** Your instructions **
Write out the data word for word and drop any picture you find.

********************

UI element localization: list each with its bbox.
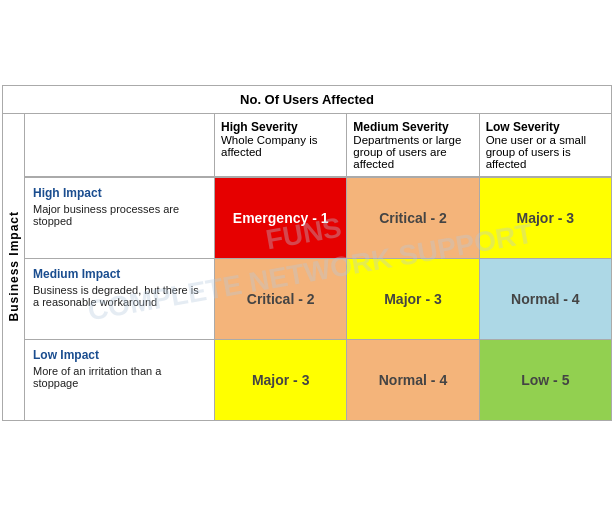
header-row: High Severity Whole Company is affected … <box>25 114 611 177</box>
data-row-0: High Impact Major business processes are… <box>25 177 611 258</box>
col-desc-low: One user or a small group of users is af… <box>486 134 605 170</box>
main-container: FUNSCOMPLETE NETWORK SUPPORT No. Of User… <box>2 85 612 421</box>
cell-label-1-2: Normal - 4 <box>511 291 579 307</box>
top-header: No. Of Users Affected <box>3 86 611 114</box>
data-row-1: Medium Impact Business is degraded, but … <box>25 258 611 339</box>
cell-label-1-0: Critical - 2 <box>247 291 315 307</box>
cell-2-2: Low - 5 <box>480 340 611 420</box>
cell-2-0: Major - 3 <box>215 340 347 420</box>
col-desc-high: Whole Company is affected <box>221 134 340 158</box>
col-desc-medium: Departments or large group of users are … <box>353 134 472 170</box>
main-grid: Business Impact High Severity Whole Comp… <box>3 114 611 420</box>
cell-label-0-1: Critical - 2 <box>379 210 447 226</box>
cell-0-0: Emergency - 1 <box>215 178 347 258</box>
row-label-1: Medium Impact Business is degraded, but … <box>25 259 215 339</box>
col-title-medium: Medium Severity <box>353 120 472 134</box>
cell-1-2: Normal - 4 <box>480 259 611 339</box>
cell-label-0-0: Emergency - 1 <box>233 210 329 226</box>
cell-1-1: Major - 3 <box>347 259 479 339</box>
row-label-2: Low Impact More of an irritation than a … <box>25 340 215 420</box>
cell-label-2-2: Low - 5 <box>521 372 569 388</box>
impact-title-0: High Impact <box>33 186 206 200</box>
cell-0-1: Critical - 2 <box>347 178 479 258</box>
corner-cell <box>25 114 215 176</box>
data-rows: High Impact Major business processes are… <box>25 177 611 420</box>
grid-area: High Severity Whole Company is affected … <box>25 114 611 420</box>
cell-0-2: Major - 3 <box>480 178 611 258</box>
top-header-text: No. Of Users Affected <box>240 92 374 107</box>
cell-label-0-2: Major - 3 <box>517 210 575 226</box>
cell-label-2-0: Major - 3 <box>252 372 310 388</box>
header-col-high: High Severity Whole Company is affected <box>215 114 347 176</box>
col-title-low: Low Severity <box>486 120 605 134</box>
impact-desc-2: More of an irritation than a stoppage <box>33 365 206 389</box>
side-label-wrapper: Business Impact <box>3 114 25 420</box>
row-label-0: High Impact Major business processes are… <box>25 178 215 258</box>
header-col-medium: Medium Severity Departments or large gro… <box>347 114 479 176</box>
cell-2-1: Normal - 4 <box>347 340 479 420</box>
col-title-high: High Severity <box>221 120 340 134</box>
impact-desc-0: Major business processes are stopped <box>33 203 206 227</box>
header-col-low: Low Severity One user or a small group o… <box>480 114 611 176</box>
impact-title-2: Low Impact <box>33 348 206 362</box>
impact-title-1: Medium Impact <box>33 267 206 281</box>
data-row-2: Low Impact More of an irritation than a … <box>25 339 611 420</box>
cell-label-1-1: Major - 3 <box>384 291 442 307</box>
cell-label-2-1: Normal - 4 <box>379 372 447 388</box>
side-label: Business Impact <box>7 207 21 325</box>
impact-desc-1: Business is degraded, but there is a rea… <box>33 284 206 308</box>
cell-1-0: Critical - 2 <box>215 259 347 339</box>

********************

** Output **
UI element localization: list each with its bbox.
header-row: High Severity Whole Company is affected … <box>25 114 611 177</box>
data-row-0: High Impact Major business processes are… <box>25 177 611 258</box>
col-desc-low: One user or a small group of users is af… <box>486 134 605 170</box>
main-container: FUNSCOMPLETE NETWORK SUPPORT No. Of User… <box>2 85 612 421</box>
cell-label-1-2: Normal - 4 <box>511 291 579 307</box>
top-header: No. Of Users Affected <box>3 86 611 114</box>
data-row-1: Medium Impact Business is degraded, but … <box>25 258 611 339</box>
cell-label-1-0: Critical - 2 <box>247 291 315 307</box>
cell-2-2: Low - 5 <box>480 340 611 420</box>
cell-2-0: Major - 3 <box>215 340 347 420</box>
col-desc-high: Whole Company is affected <box>221 134 340 158</box>
col-desc-medium: Departments or large group of users are … <box>353 134 472 170</box>
main-grid: Business Impact High Severity Whole Comp… <box>3 114 611 420</box>
cell-label-0-1: Critical - 2 <box>379 210 447 226</box>
cell-0-0: Emergency - 1 <box>215 178 347 258</box>
row-label-1: Medium Impact Business is degraded, but … <box>25 259 215 339</box>
col-title-medium: Medium Severity <box>353 120 472 134</box>
cell-1-2: Normal - 4 <box>480 259 611 339</box>
cell-label-0-0: Emergency - 1 <box>233 210 329 226</box>
cell-1-1: Major - 3 <box>347 259 479 339</box>
row-label-2: Low Impact More of an irritation than a … <box>25 340 215 420</box>
cell-label-2-2: Low - 5 <box>521 372 569 388</box>
impact-title-0: High Impact <box>33 186 206 200</box>
cell-0-1: Critical - 2 <box>347 178 479 258</box>
corner-cell <box>25 114 215 176</box>
data-rows: High Impact Major business processes are… <box>25 177 611 420</box>
grid-area: High Severity Whole Company is affected … <box>25 114 611 420</box>
cell-0-2: Major - 3 <box>480 178 611 258</box>
top-header-text: No. Of Users Affected <box>240 92 374 107</box>
cell-label-0-2: Major - 3 <box>517 210 575 226</box>
cell-label-2-0: Major - 3 <box>252 372 310 388</box>
header-col-high: High Severity Whole Company is affected <box>215 114 347 176</box>
col-title-low: Low Severity <box>486 120 605 134</box>
impact-desc-2: More of an irritation than a stoppage <box>33 365 206 389</box>
side-label-wrapper: Business Impact <box>3 114 25 420</box>
row-label-0: High Impact Major business processes are… <box>25 178 215 258</box>
header-col-medium: Medium Severity Departments or large gro… <box>347 114 479 176</box>
cell-2-1: Normal - 4 <box>347 340 479 420</box>
col-title-high: High Severity <box>221 120 340 134</box>
impact-desc-0: Major business processes are stopped <box>33 203 206 227</box>
header-col-low: Low Severity One user or a small group o… <box>480 114 611 176</box>
impact-title-2: Low Impact <box>33 348 206 362</box>
impact-title-1: Medium Impact <box>33 267 206 281</box>
data-row-2: Low Impact More of an irritation than a … <box>25 339 611 420</box>
cell-label-1-1: Major - 3 <box>384 291 442 307</box>
cell-label-2-1: Normal - 4 <box>379 372 447 388</box>
side-label: Business Impact <box>7 207 21 325</box>
impact-desc-1: Business is degraded, but there is a rea… <box>33 284 206 308</box>
cell-1-0: Critical - 2 <box>215 259 347 339</box>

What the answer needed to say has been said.